With a slightly comical spring in his step, Rogue sort of pranced back to one of the fallen troops, and snapped off one of the hands, then collected a mask. As it happened, there wasn’t much under the mask. But, he couldn’t be sure of anything. In a world where werebears applied for mortgages in Santa Barbara, a disappearing soldier wouldn’t be anywhere near the strangest thing to happen.

“We’ll need this to study. Best to know what we’re up against.”

“How will we find our way?” Stone asked, of course very serious. “The forest is so thick, and you have no map.”

“GPS, my friend,” Rogue said, whipping out a smart phone that he had just about gone into bankruptcy over. “Even out here, we’ll pick up some kind of signal. Wait, what are you looking at?”

King sighed heavily. “You really bought that?”

“Contract was up on the old one. Traded up. What? What’s the big deal?”
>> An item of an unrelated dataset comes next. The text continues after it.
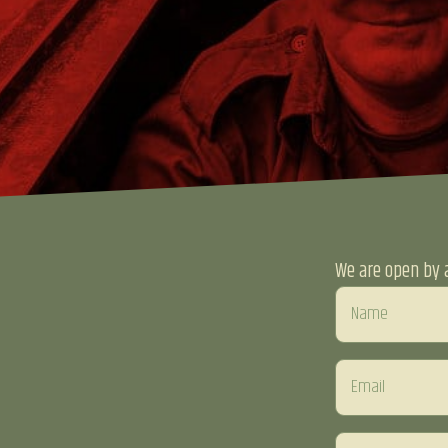
We are open by 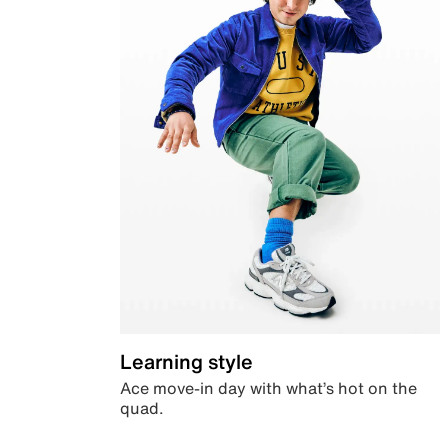
Learning style
Ace move-in day with what’s hot on the
quad.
King grumbled something under his breath about materialism and greed, but just rolled his eyes again.

As King decried his sworn brother’s undying consumerism, the phone beeped a few times, and the new bears both stared at it in utter amazement. “It’s a map... that moves?”

“Tracks us. Satellites. Don’t worry, you’ll catch up. It took us a while to get used to the world too.” Rogue smiled. “Or, really it took him a while. I’m a much quicker learner.”

But King was already gone, too far ahead to hear the snarky quip. Stone followed shortly after him, carrying Claire’s unconscious body. Rogue went to follow, to bring up the rear of the group, but Fury turned and stopped him with a huge hand on Rogue’s chest.

“I don’t know if you are who you say you are,” he said slowly, carefully. “But if you hurt him, or her, I’ll rip your fucking guts out.”

Rogue regarded him coolly, measuring this fire-spitting young bear. “I think you mean that,” he said after a pause. “Or at least, I think you think you mean that. I saw you fight. I like what I saw. But before you start talking a big game about ripping my guts out, why not—”

“Learn if I can trust you first?”

“Nah,” Rogue said with an easy grin and a laugh. “Just get to know me. After that, you might want to rip them out anyway, no matter what I’m lying or telling the truth about.”

Nodding, Fury turned back away from Rogue to follow the group, but this time it was Rogue who stopped him with a hand on the shoulder. “Listen,” he said. “We thought you were all dead. Or, well, I always thought you were dead. King kept believing that one day we’d somehow find all of the cubs and women that were taken. Do you know?”

“Know what? If there are others?” Fury swallowed, and then tightened his jaw. His gold eye, and his green one, flickered under the quicksilver moon. “Yeah. Yeah, they’re alive. But I’ve never seen them. They kept us in a box way underground. They didn’t do anything to us – any experiments I mean. The others though, I’m not sure.”

His cheek twitched—a sign of anger Rogue recognized easily enough, as he did the same thing. He patted the man on the shoulder. “Fury,” he said. “It’s nice to meet another Broken Pine bear. It’s really, really goddamn nice. And I promise that as long as I breathe, we’re not gonna stop looking. And I promise one more thing.”

“What’s that?”

“The revenge I can see you burn to have? I won’t rest until you have that, either.”





-10-


“Life is just... funny sometimes. Not funny ha-ha, but funny weird.”


-Jill


“Is that them?” Jill craned her neck to try and see through the densely canopied forest, to no avail. “Or a squirrel? I can’t even tell out here. And in midnight darkness?” In the intervening hours, the pair had swapped out the Cessna for a helicopter suitable for two pilots and five passengers. Jacques, turned out, had connections everywhere.

With her face pressed against the glass on her door, she could hardly make anything out down below. She stood next, to see if she could do any better to look out the huge swinging door in the passenger area.